Example: sFlowTrend Top connections chart
The article, 10 Gigabit Ethernet, describes the trend toward 10 Gigabit networking and the critical role that top of rack switches play in next generation data center architectures. Most organisations are predicted to upgrade to 10 Gigabit top of rack switches within the next two years in order to support the demands of virtualization and cloud computing. With the addition of Cisco, all leading switch vendors now have 10 Gigabit top of rack switches that support the sFlow standard, making sFlow the obvious choice when selecting a vendor neutral performance monitoring solution for large scale cloud environments.

Since the Nexus 3000 series switches are the first Cisco products with sFlow, the rest of this article is addressed to Cisco network administrators who are likely to be unfamiliar with sFlow technology. As a Cisco network administrator, you are likely to have experience with using Cisco's Switched Port Analyzer (SPAN) technology to selectively monitor traffic in Cisco edge switches and with Cisco's Netflow technology for monitoring TCP/IP traffic in Cisco routers.

By adding sFlow support to the Nexus 3000 series, Cisco eliminates the need for probes, providing wire-speed 10 Gigabit monitoring of all switch ports - the functional equivalent of forty-eight 10 Gigabit probes and four 40 Gigabit probes in a Nexus 3064 - embedded in the switch hardware at no extra cost. If you are familiar with RMON probes, sFlow is functionally equivalent to deploying an RMON probe for each switch port.

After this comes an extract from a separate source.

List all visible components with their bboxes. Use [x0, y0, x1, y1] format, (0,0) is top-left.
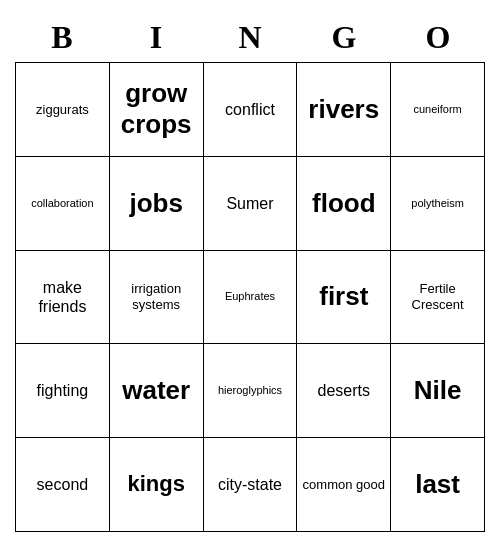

Based on the name, you might think that sFlow is just another version of Cisco Netflow. However, this is not the case - sFlow differs significantly from NetFlow and understanding these differences is important if you want to get the most out of sFlow:
  1. sFlow exports interface counters, eliminating the need for SNMP polling - extremely useful when you have tens of thousands of edge switch ports to monitor.
  2. sFlow exports packet headers not flow records. By exporting packet headers, sFlow is able to provide full layer 2 - 7 visibility into all types of traffic flowing at the network edge, including: MAC addresses, VLANs, TRILL, tunnels (GRE, VXLAN etc.), Ethernet SAN traffic (FCoE and AoE), IPv6 in addition to the TCP/IP information typically reported by NetFlow. You can even use sFlow with Wireshark for remote packet capture.
  3. sFlow is highly scalable. Unlike NetFlow, which is typically enabled on selected links at the core, sFlow is enabled on every port, on every switch, for full end-to-end network visibility. The sFlow measurements are implemented in silicon and won't impact switch CPU. The scalability of sFlow allows tens of thousands of 10G switch ports in the top of rack switches, as well as their 40 Gigabit uplink ports, to be centrally monitored. In addition, sFlow is available in 100 Gigabit switches, ensuring visibility as higher speed interconnects are deployed to support the growing 10 Gigabit edge.
  4. sFlow is easy to configure and manage. Eliminating complexity is essential for large scale web 2.0, big data, virtualization and cloud deployments.
  5. sFlow is a multi-vendor standard supported by almost every network equipment vendor. You can mix and match Cisco Nexus 3000 series switches with best in class solutions from other vendors and still maintain comprehensive, interoperable, data center wide visibility.
  6. sFlow is not just for switches. The sFlow standard also provides visibility into server, storage, virtual machine and application performance, helping to break down management silos by providing a consistent view of performance to operations and development teams (see DevOps).
  7. sFlow functionality is determined by the choice of sFlow analyzer. With Flexible NetFlow, much of the analysis is performed on the network device, limiting the functionality of NetFlow collectors to simply recording the data and generating reports. As a result, NetFlow collectors end up being fairly generic in functionality. In contrast, sFlow shifts analysis from the switches to a central sFlow analyzer which determines how to process the data and present the results, see Choosing an sFlow analyzer. The result is a greater diversity of solutions and there is likely to be an sFlow analyzer that is particularly well adapted to your requirements. While many NetFlow collectors claim sFlow support, their support tends to be limited, ignoring sFlow specific features and treating sFlow as if it were basic NetFlow version 5.
Trying out sFlow is easy, just upgrade to the latest NX-OS release, configure sFlow export, and install the free sFlowTrend analyzer to gain real-time visibility - providing immediate answers to the Who, What, Where, When, Why and How questions that are the key to effective management.

2 comments:

  1. Actually Cisco supporting sFlow on a Broadcom based switch is nothing to brag about, since the Broadcom ASICs do not support IPfix (IETF Standard based on NetFlow version 9) or NetFlow and have no roadmap for supporting either of these features in the future.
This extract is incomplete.